Warum das aber nicht breiter bekannt ist, ist mir schleierhaft, schließlich kann das ja immer mal "aus Versehen" vorkommen und der Nutzer hat ein echtes Problem...

ChrisM

----------

## sschlueter

 *ChrisM87 wrote:*   

> Warum das aber nicht breiter bekannt ist, ist mir schleierhaft, schließlich kann das ja immer mal "aus Versehen" vorkommen und der Nutzer hat ein echtes Problem...

 

Naja, das mit /dev, /proc und /sys ist ja ziemlich logisch. /dev/zero ist ja beispielsweise auch unendlich groß. Dafür gibt es ja "--one-file-system".

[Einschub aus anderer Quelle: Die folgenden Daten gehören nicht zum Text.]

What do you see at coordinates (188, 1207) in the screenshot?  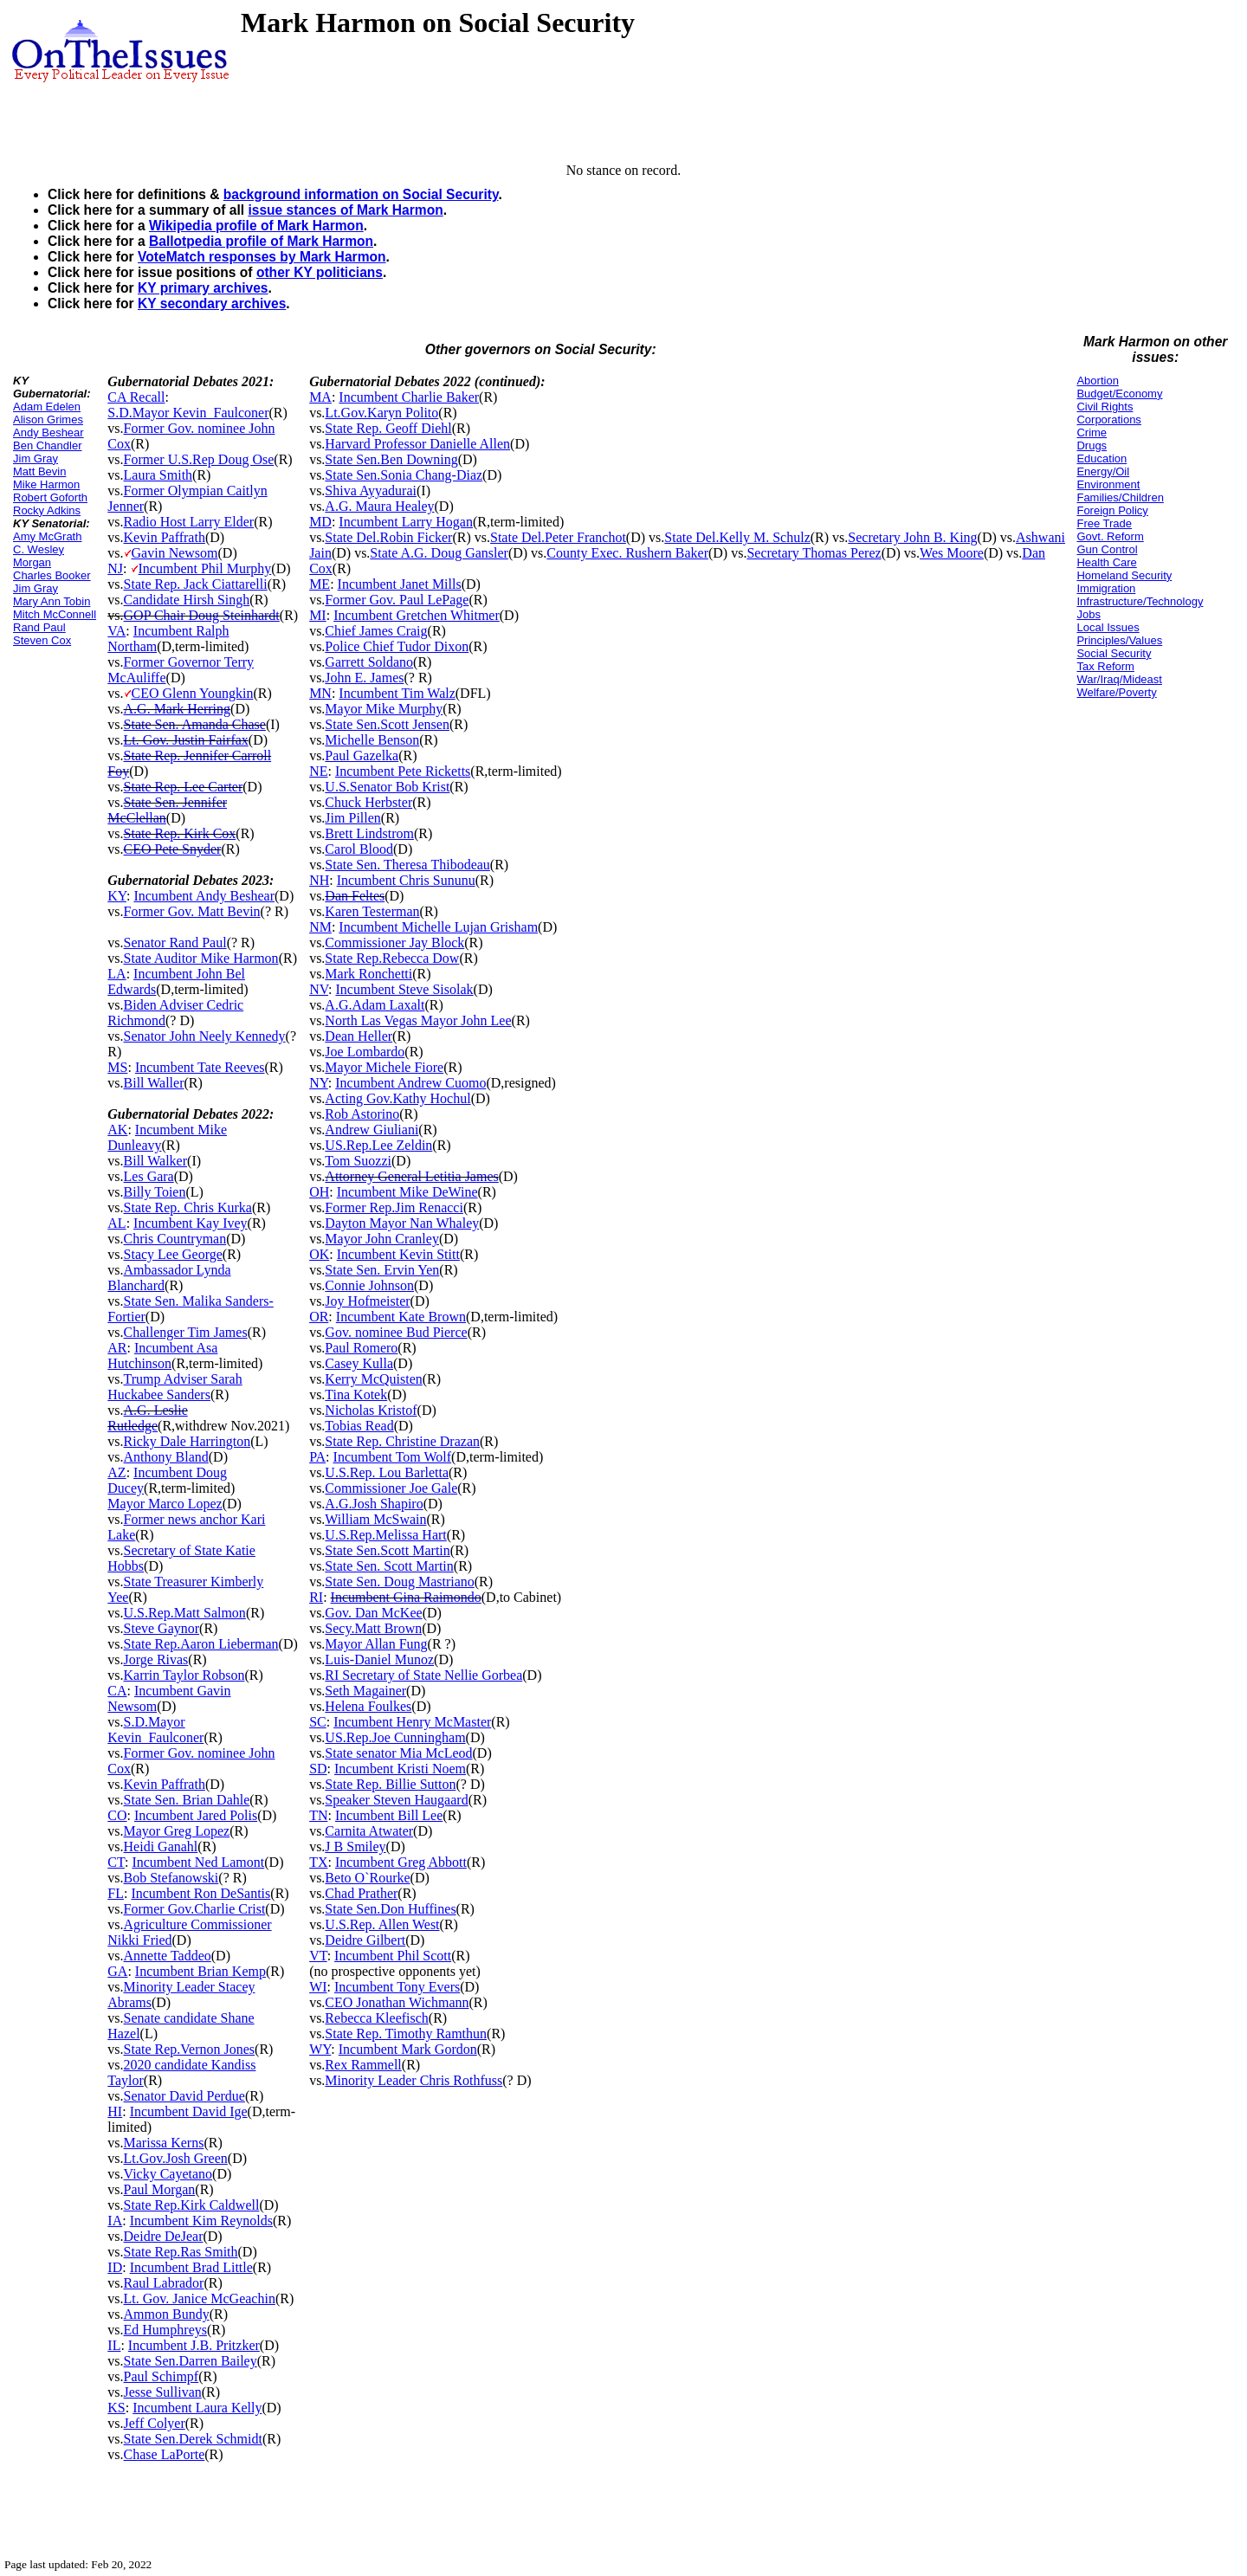 I see `State Rep. Chris Kurka` at bounding box center [188, 1207].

Das Problem mit tar ist IMHO eher, dass es als Backuptool streng genommen unbrauchbar ist, weil es diverse Dateien nicht oder nicht korrekt sichern kann. Auch das ist bekannt, wird aber nicht gefixt. Und auch wenn es sich dabei um Spezialfälle handelt, wer kann sich schon sicher sein, dass bei ihm keiner dieser Spezialfälle vorliegt? Daher Backups von ganzen Partitionen wenn möglich mit dump erstellen.

----------

## flash49

 *sschlueter wrote:*   

> 
> 
> Naja, das mit /dev, /proc und /sys ist ja ziemlich logisch. /dev/zero ist ja beispielsweise auch unendlich groß. 

 

Das stimmt zwar, aber tar sichert in diesem Fall das device file und nicht den Inhalt. Schau dir mal den stage1 Tarball von Gentoo an, da ist auch /dev/zero drin.

 *sschlueter wrote:*   

> Dafür gibt es ja "--one-file-system".
> 
> Das Problem mit tar ist IMHO eher, dass es als Backuptool streng genommen unbrauchbar ist, weil es diverse Dateien nicht oder nicht korrekt sichern kann.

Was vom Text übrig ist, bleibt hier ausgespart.